When the civil war commenced Mr. Trussell patriotically enlisted in Co. D, 1st Vt. Cavalry and served mostly with the Army of the Potomac, participating in many battles, raids and skirmishes. He was severely wounded in Wilson's raids, June 23, 1864, and was soon after discharged as 1st lieutenant. When the 1st Regt. was completely routed at Broad Run, Mosby, the guerrilla, pursued Trussell eight miles to the picket lines and nearly succeeded in capturing him, being very desirous to obtain possession of the particularly fine horse which Mr. Trussell bestrode. After the close of the war he made an expedition to Virginia City, Mont., driving fifteen hundred miles across the plains. He then turned his steps to Sioux City, Iowa, taking charge of a gang of men who were completing the railroad to Omaha; he then engaged as contractor on the Union Pacific R. R. till it was completed to Ogden, Utah, when he returned to Peacham and bought a large farm on which he remained fourteen years.
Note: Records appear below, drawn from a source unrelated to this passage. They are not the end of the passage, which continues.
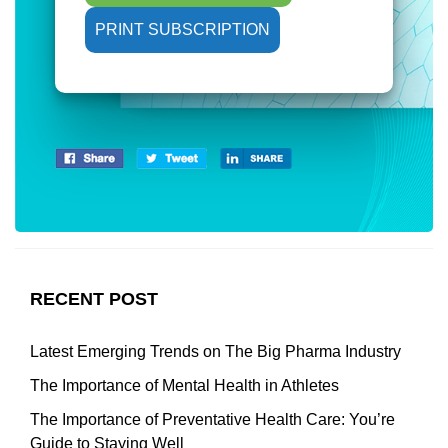
PRINT SUBSCRIPTION
RECENT POST
Latest Emerging Trends on The Big Pharma Industry
The Importance of Mental Health in Athletes
The Importance of Preventative Health Care: You’re
Guide to Staying Well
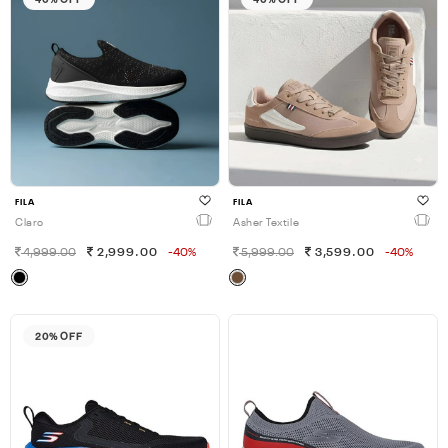
FILA
FILA
Claro
Asher Textile
4,999.00
2,999.00
-40%
5,999.00
3,599.00
-40%
20% OFF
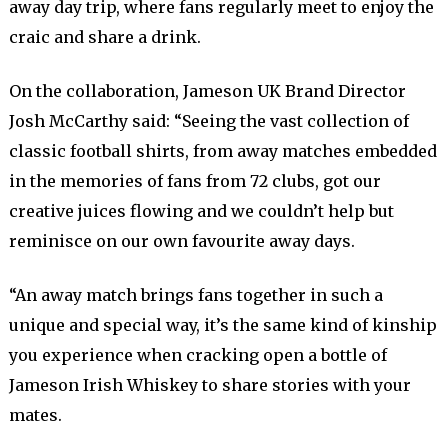
away day trip, where fans regularly meet to enjoy the
craic and share a drink.
On the collaboration, Jameson UK Brand Director
Josh McCarthy said: “Seeing the vast collection of
classic football shirts, from away matches embedded
in the memories of fans from 72 clubs, got our
creative juices flowing and we couldn’t help but
reminisce on our own favourite away days.
“An away match brings fans together in such a
unique and special way, it’s the same kind of kinship
you experience when cracking open a bottle of
Jameson Irish Whiskey to share stories with your
mates.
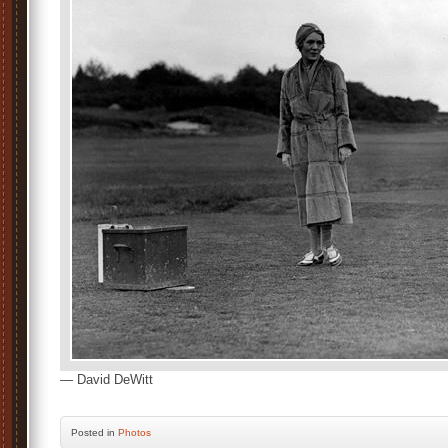
— David DeWitt
Posted
in
Photos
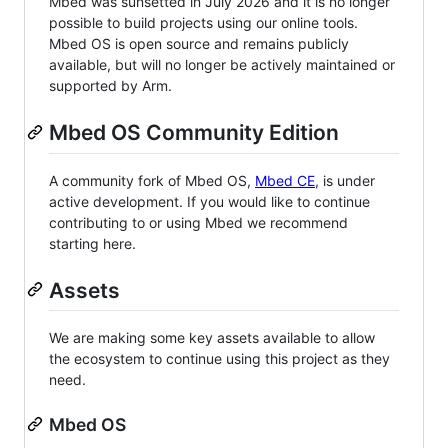
Mbed was sunsetted in July 2026 and it is no longer
possible to build projects using our online tools.
Mbed OS is open source and remains publicly
available, but will no longer be actively maintained or
supported by Arm.
Mbed OS Community Edition
A community fork of Mbed OS,
Mbed CE
, is under
active development. If you would like to continue
contributing to or using Mbed we recommend
starting here.
Assets
We are making some key assets available to allow
the ecosystem to continue using this project as they
need.
Mbed OS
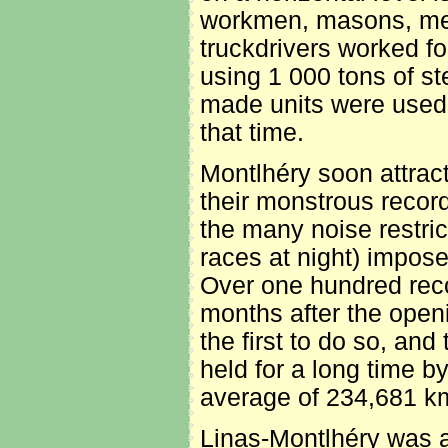
workmen, masons, met
truckdrivers worked fo
using 1 000 tons of s
made units were used,
that time.
Montlhéry soon attrac
their monstrous recor
the many noise restric
races at night) impose
Over one hundred reco
months after the open
the first to do so, and
held for a long time b
average of 234,681 k
Linas-Montlhéry was a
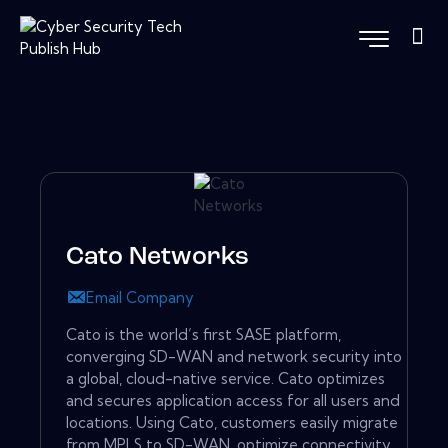
Cato Networks
Email Company
Cato is the world’s first SASE platform,
converging SD-WAN and network security into
a global, cloud-native service. Cato optimizes
and secures application access for all users and
locations. Using Cato, customers easily migrate
from MPLS to SD-WAN, optimize connectivity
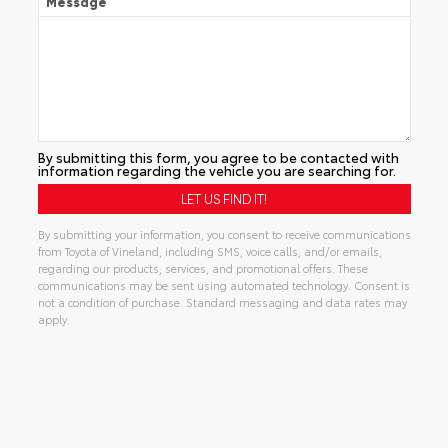
Message
By submitting this form, you agree to be contacted with
information regarding the vehicle you are searching for.
By submitting your information, you consent to receive communications
from Toyota of Vineland, including SMS, voice calls, and/or emails,
regarding our products, services, and promotional offers. These
communications may be sent using automated technology. Consent is
not a condition of purchase. Standard messaging and data rates may
apply.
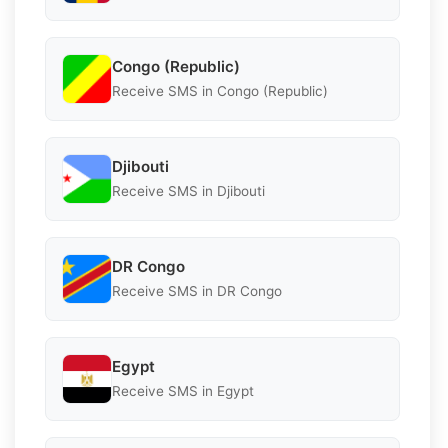
Congo (Republic)
Receive SMS in Congo (Republic)
Djibouti
Receive SMS in Djibouti
DR Congo
Receive SMS in DR Congo
Egypt
Receive SMS in Egypt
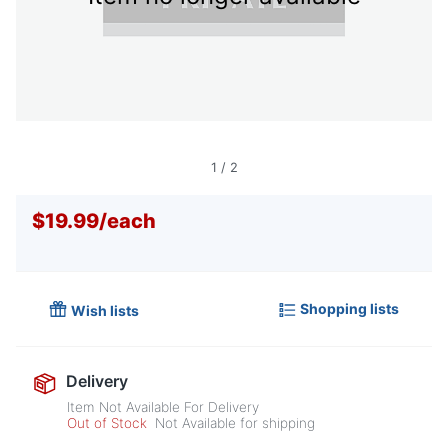
1
/
2
$19.99
/
each
Shopping lists
Wish lists
Delivery
Item Not Available For Delivery
Out of Stock
Not Available for shipping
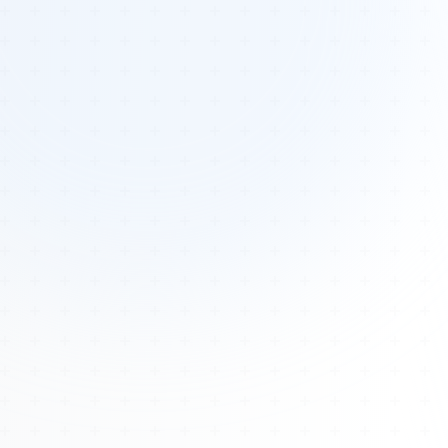
Tours
All Tours
Peru — Ancient Pathways
Sacred Australia Tour
Egypt 2026 Tour
Lost Technology Conference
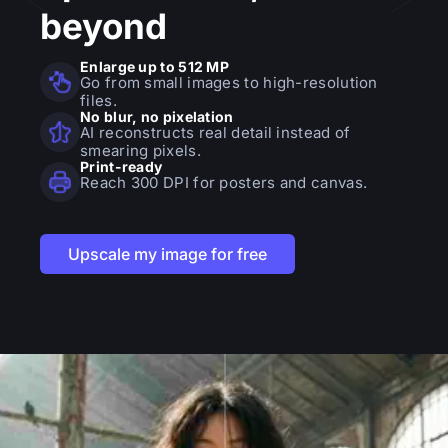
beyond
Enlarge up to 512 MP
Go from small images to high-resolution
files.
No blur, no pixelation
AI reconstructs real detail instead of
smearing pixels.
Print-ready
Reach 300 DPI for posters and canvas.
Upscale my image for free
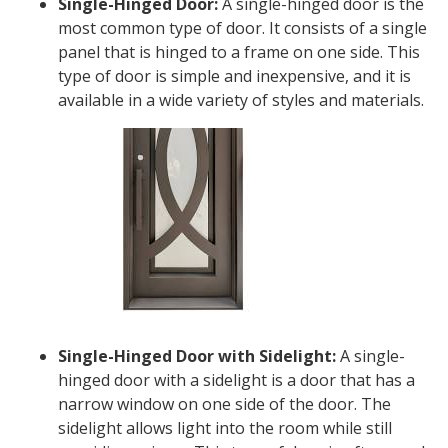
Single-Hinged Door:
A single-hinged door is the
most common type of door. It consists of a single
panel that is hinged to a frame on one side. This
type of door is simple and inexpensive, and it is
available in a wide variety of styles and materials.
Single-Hinged Door with Sidelight:
A single-
hinged door with a sidelight is a door that has a
narrow window on one side of the door. The
sidelight allows light into the room while still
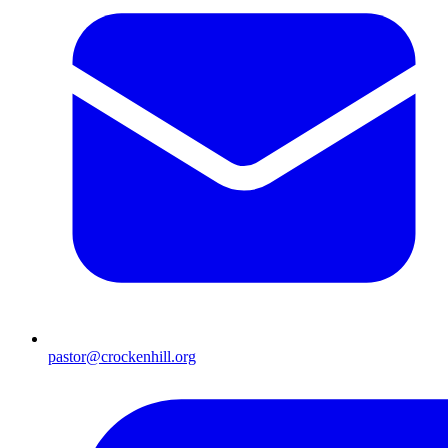
pastor@crockenhill.org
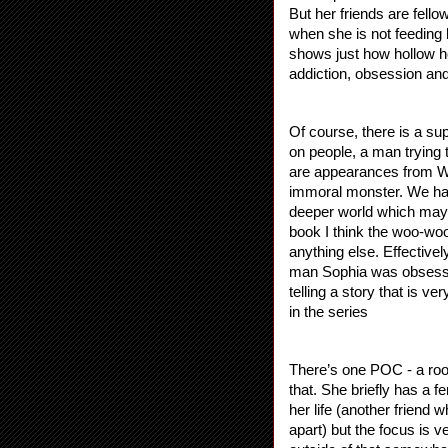
But her friends are fello
when she is not feeding h
shows just how hollow her
addiction, obsession and
Of course, there is a sup
on people, a man trying t
are appearances from Wi
immoral monster. We hav
deeper world which may b
book I think the woo-woo
anything else. Effectivel
man Sophia was obsessed 
telling a story that is ve
in the series
There’s one POC - a room
that. She briefly has a 
her life (another friend w
apart) but the focus is 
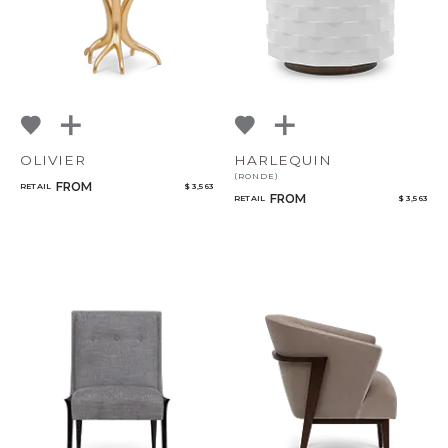
OLIVIER
HARLEQUIN
(RONDE)
FROM
RETAIL
$ 3,563
FROM
RETAIL
$ 3,563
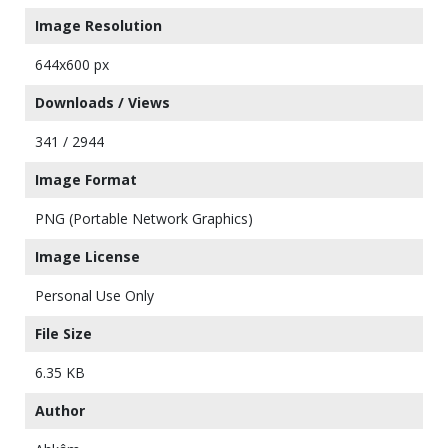
Image Resolution
644x600 px
Downloads / Views
341 / 2944
Image Format
PNG (Portable Network Graphics)
Image License
Personal Use Only
File Size
6.35 KB
Author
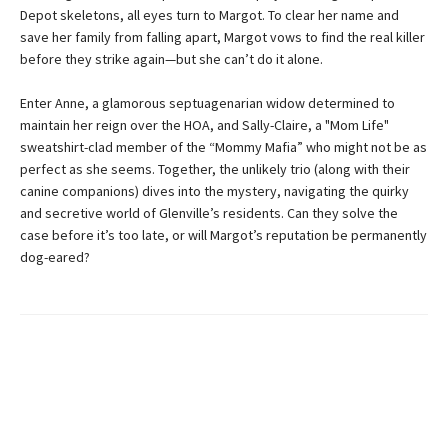
Depot skeletons, all eyes turn to Margot. To clear her name and
save her family from falling apart, Margot vows to find the real killer
before they strike again—but she can’t do it alone.
Enter Anne, a glamorous septuagenarian widow determined to
maintain her reign over the HOA, and Sally-Claire, a "Mom Life"
sweatshirt-clad member of the “Mommy Mafia” who might not be as
perfect as she seems. Together, the unlikely trio (along with their
canine companions) dives into the mystery, navigating the quirky
and secretive world of Glenville’s residents. Can they solve the
case before it’s too late, or will Margot’s reputation be permanently
dog-eared?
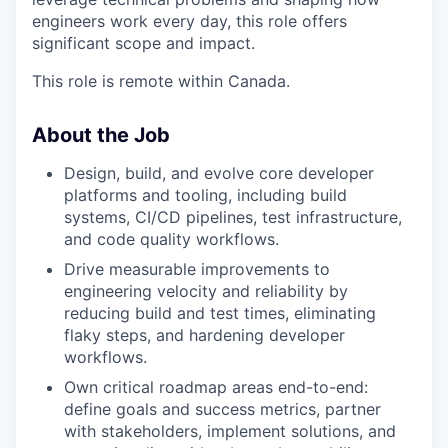
engineers work every day, this role offers
significant scope and impact.
This role is remote within Canada.
About the Job
Design, build, and evolve core developer
platforms and tooling, including build
systems, CI/CD pipelines, test infrastructure,
and code quality workflows.
Drive measurable improvements to
engineering velocity and reliability by
reducing build and test times, eliminating
flaky steps, and hardening developer
workflows.
Own critical roadmap areas end-to-end:
define goals and success metrics, partner
with stakeholders, implement solutions, and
In 1882 he returned to the practice of law at Danville and ten years later became engaged in trade at South Peacham.

A Democrat until the breaking out of the war he is now a strong Republican. Represented his town in the Legislature of 1884 where he served on the military committee.

He attends and supports the Congregational church, and is a member of Passumpsic Lodge, F. & A.M., of St. Johnsbury, and Stevens Post, GAR

Mr. Trussell was united in wedlock Oct. 4, 1871, to Flora M. Blanchard of Peacham, who died August 16, 1886, leaving two sons: Nathaniel B., and William. He married for his second wife, Nov. 9, 1888, Mrs. Marietta C. Walbridge, widow of Augustus J. Walbridge.